Norinda looked at Nran, and he turned in his copilot’s chair to answer Picard’s question.
“Almost no Remans live on the dayside. The geologists say the sunward side has been more…geologically active?” He looked to Norinda for confirmation he had his facts in order.
“Continue,” she said, and Nran beamed like a pupil eager for the teacher’s praise.
“More eruptions because of…”
“Tidal stress?” Picard suggested.
The Romulan nodded. “So to mine, we’d have to dig deeper.

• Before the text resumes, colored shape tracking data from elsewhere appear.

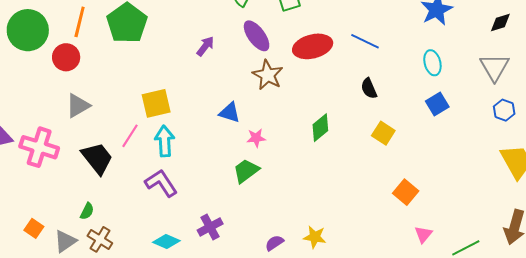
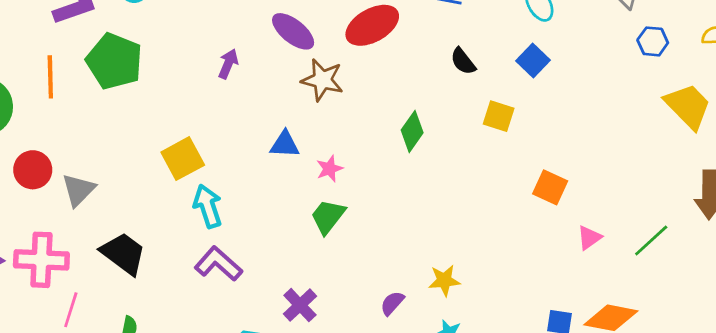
red circle: (66, 57) -> (33, 170), moved
blue square: (437, 104) -> (533, 60), moved
pink line: (130, 136) -> (71, 310), moved
pink triangle: (423, 234) -> (589, 238), turned 30

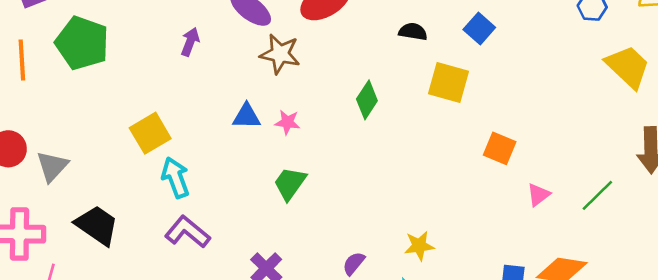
black semicircle: (463, 61) -> (413, 32), turned 140
yellow square: (499, 116) -> (449, 82), size x1.4
pink star: (329, 169) -> (287, 122), moved, turned 30
yellow star: (444, 280) -> (419, 246), moved

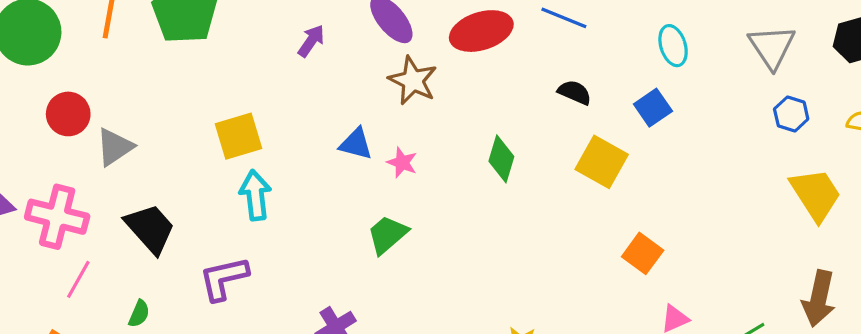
green diamond: (367, 100) -> (501, 159), turned -30
purple L-shape: (187, 232) -> (224, 278), moved, turned -66

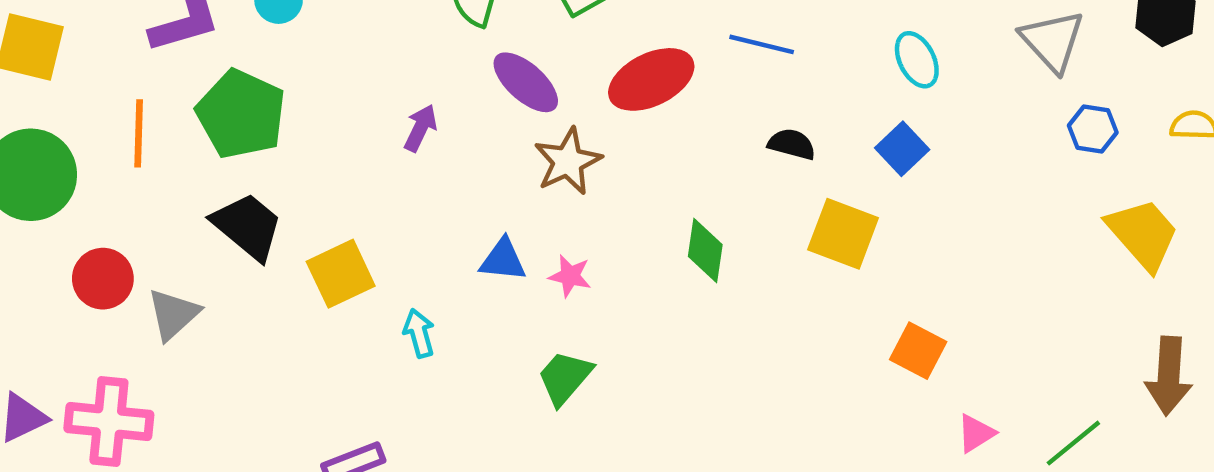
brown star: (413, 81) -> (568, 161), turned 30
cyan arrow: (255, 195) -> (419, 333), moved, size x0.7
black trapezoid: (150, 229) -> (248, 226), moved

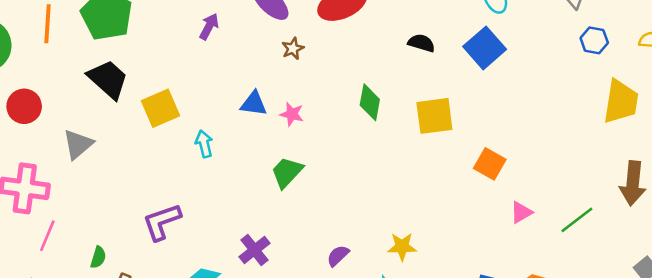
blue square: (902, 149) -> (485, 48), size x1.4
brown star: (568, 161) -> (293, 48), size x0.6
yellow square: (843, 234) -> (434, 116), moved, turned -30
yellow trapezoid: (1143, 234) -> (621, 102), turned 48
gray triangle: (173, 314) -> (78, 144), moved

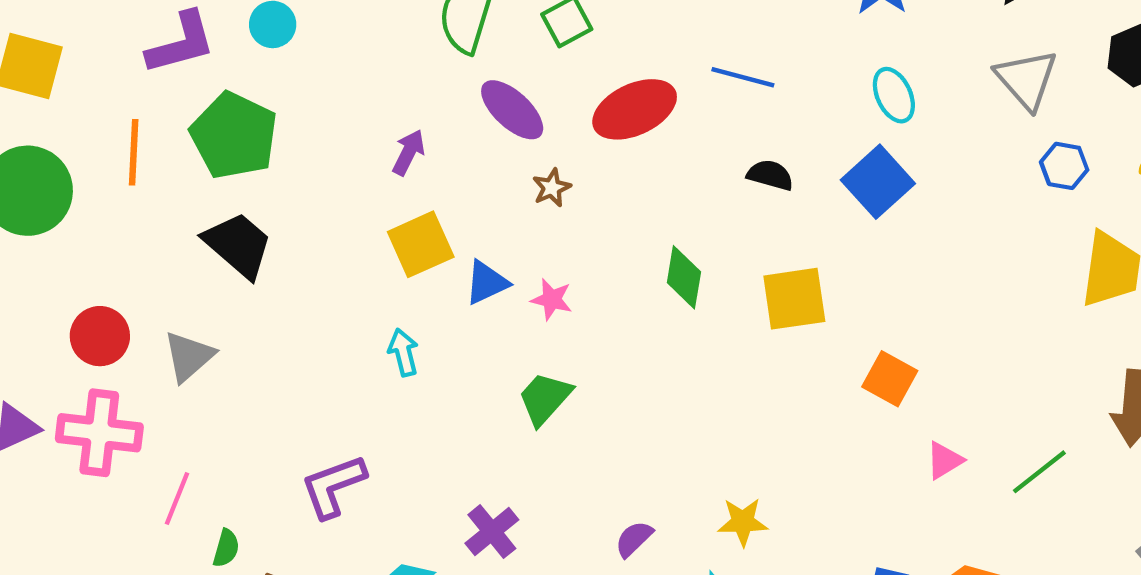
blue triangle: (254, 104) -> (487, 283), turned -32
red circle: (24, 106) -> (100, 336), moved
yellow square: (160, 108) -> (421, 244), moved
pink line: (47, 236) -> (177, 499), moved

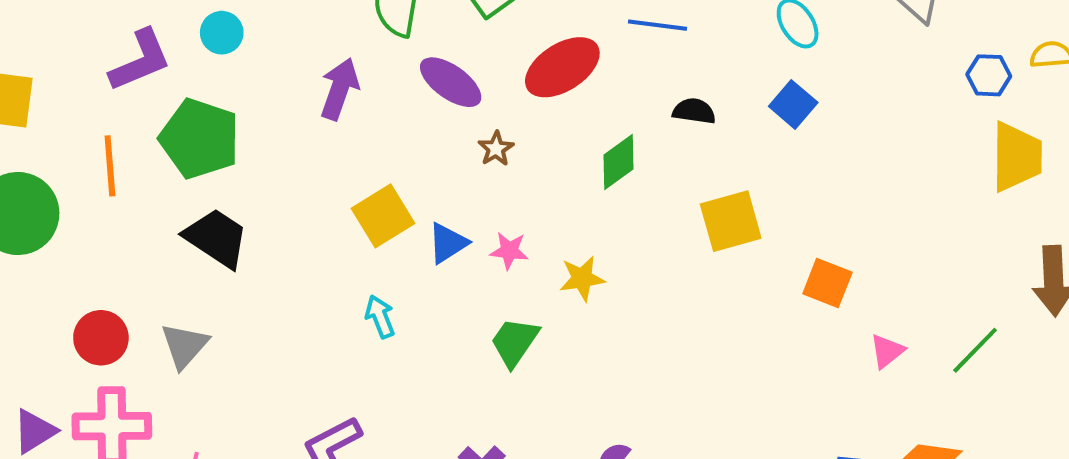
purple arrow: (409, 152) -> (340, 89), moved, size x1.4
blue hexagon: (1064, 166) -> (989, 75), moved
blue square: (878, 182) -> (793, 104), size x0.7
green diamond: (684, 277) -> (618, 162), moved, turned 52
yellow star: (743, 522) -> (582, 278), moved

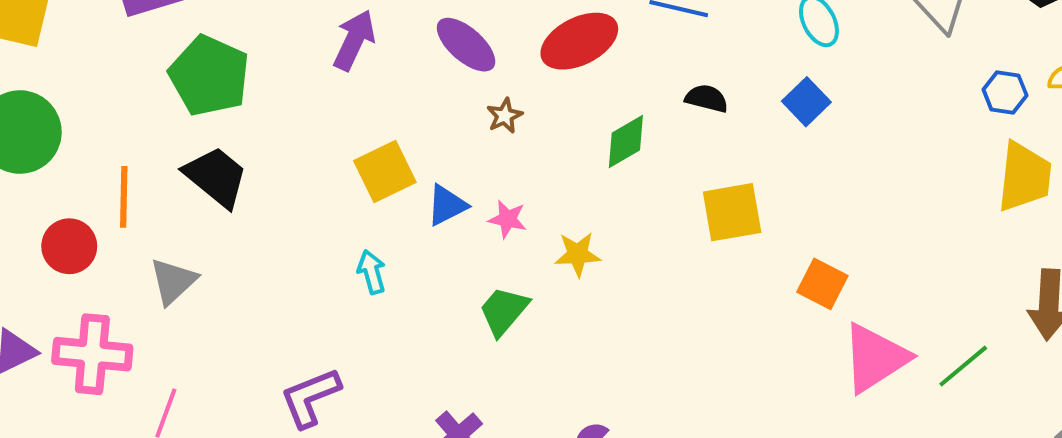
orange line: (110, 166) -> (124, 197), moved
red circle: (101, 338) -> (69, 246), moved
pink triangle: (887, 351) -> (875, 358), size x2.0

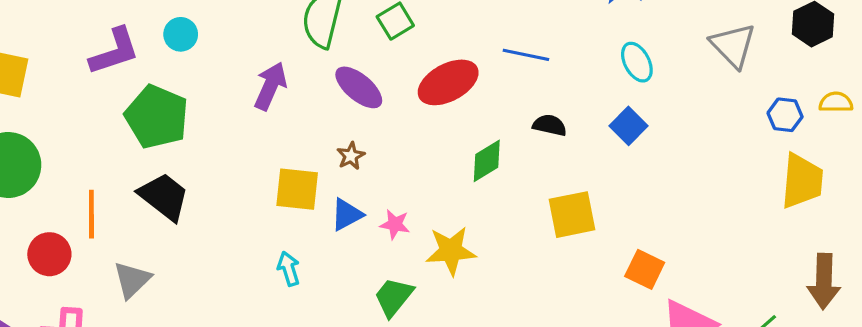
brown star: (505, 116) -> (351, 156), moved
yellow square: (385, 172) -> (297, 189), turned 33
yellow star: (578, 254) -> (451, 251), size x1.4

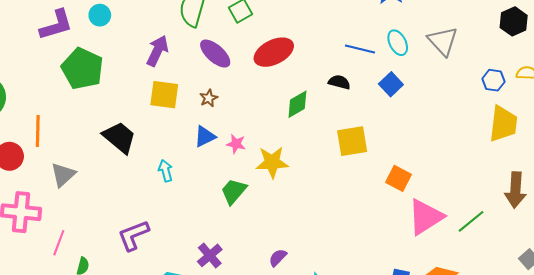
gray triangle: (733, 45) -> (443, 41), moved
blue line: (526, 55) -> (360, 49), moved
yellow square: (297, 189) -> (164, 95), moved
black trapezoid: (164, 197) -> (119, 137), moved

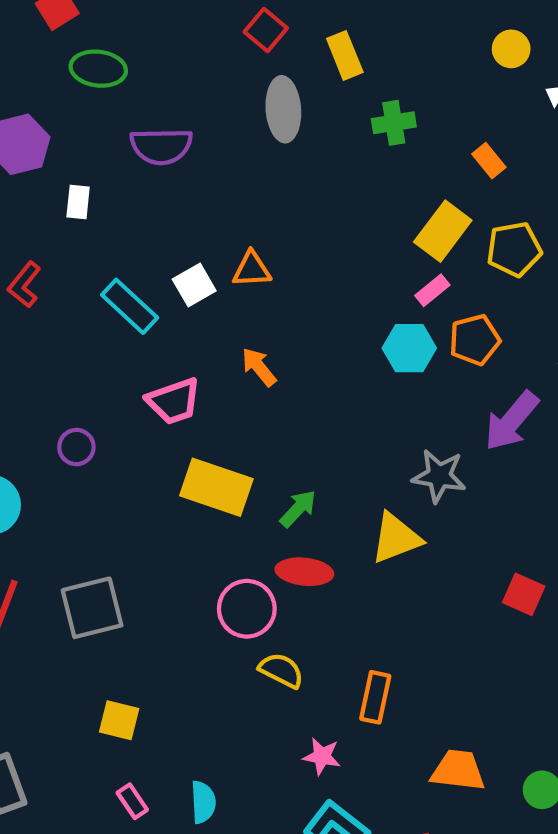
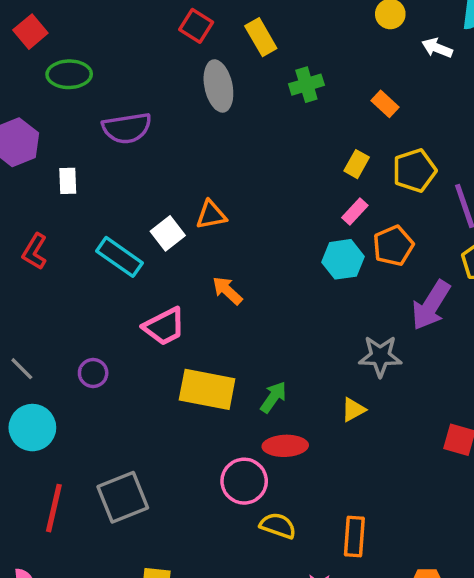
yellow rectangle: (443, 231) -> (357, 164), size x0.6
yellow triangle: (396, 538) -> (353, 410), size x0.6

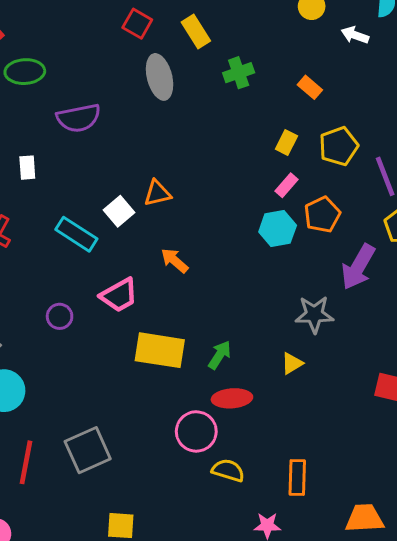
purple circle: (93, 373) -> (60, 316), moved

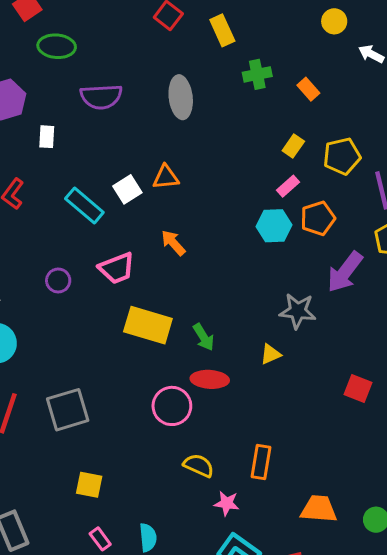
gray ellipse: (160, 77) -> (181, 97), moved
orange rectangle: (310, 87) -> (308, 89), moved
green arrow: (220, 355) -> (204, 337), turned 108
yellow semicircle: (228, 470) -> (199, 465), moved

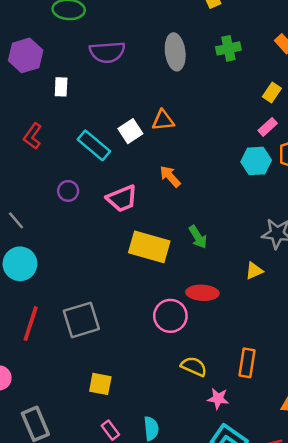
green cross: (257, 74) -> (228, 48), moved
purple circle: (58, 280) -> (68, 191), moved
green arrow: (204, 337) -> (198, 237), moved

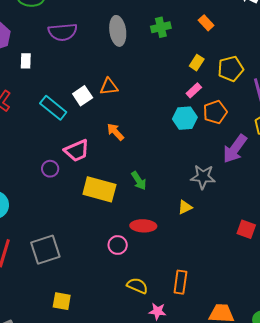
purple circle: (68, 191) -> (50, 169), moved
pink circle: (170, 316) -> (118, 245), size x0.7

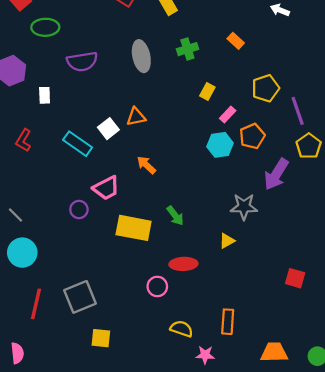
yellow rectangle: (197, 63) -> (207, 91), moved
red square: (246, 229) -> (295, 278), moved
yellow square: (62, 301) -> (101, 338), moved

But on the nightside, not as deep. So that’s where the mines are and…that’s where most of the miners live.”
Picard mulled over Nran’s information. Given the two extremes of illumination on the planet, he’d wondered if there might be a second offshoot of the Romulans with eyes that could tolerate bright light. But if most of the Remans lived underground in darkness, then it followed that most of the Remans would be intolerant of light.
“So, how is it that you came to live on the dayside?” Picard asked.
“We chose to go there,” Nran said. “After Shinzon.”
“You’re allowed to do that?” Picard asked, truly puzzled. “Choose your own living arrangements? On Remus?”
Nran looked at Norinda again, and if she said something to him, Picard couldn’t see past the back of her chair.
“Since Shinzon,” Nran said, “things have been different on Remus.”
“Different in the sense that things are better?”
Nran was about to answer again, but Norinda reached out to touch his arm, the contact instantly making Nran lose his train of thought.
“Just different,” Norinda said. “Almost home.”
She touched a control and the viewport darkened. A moment later the swollen red star of the Romulan home system blazed against the viewport, and Picard thought it likely that without its protective tint, they all might have been temporarily blinded.
A chime sounded from the controls, and Picard felt the transport dip, and even through the darkened port, he could see that on this side of Remus, the black rock shone with a glaring brilliance.
He wondered how it came to pass that Norinda and her followers had been allowed to relocate to this side.
He wondered why they would want to.
But then he put those minor questions aside, and thought again of war and betrayal, and how he might be responsible for both.
Not for the first time, he remembered when he had been an explorer, and wondered if that life would ever be his again.
The next betrayal was Norinda’s.
The transport landed smoothly on a target pad, then floated on antigrav skids to an airlock carved into the side of a small mountain.
An armored door swung down, and the entire chamber, easily the size of the Enterprise’s own hangar deck, was re-pressurized in seconds.
Norinda opened the side hatch of the transport and was the first to leave. Nran followed. Picard helped Joseph out, treating the hologram exactly as he would the real child, not daring to pass a signal even by the slightest eye contact, having no way to tell what level of surveillance they might be subject to.
Then they stepped down from the transport’s hatch ladder to find three Reman guards waiting for them, eyes protected by dark visors, armed with drawn disruptors.
With the deadline of Opposition so close and unchangeable, Picard abandoned civil negotiation. “What is the meaning of this?” he demanded.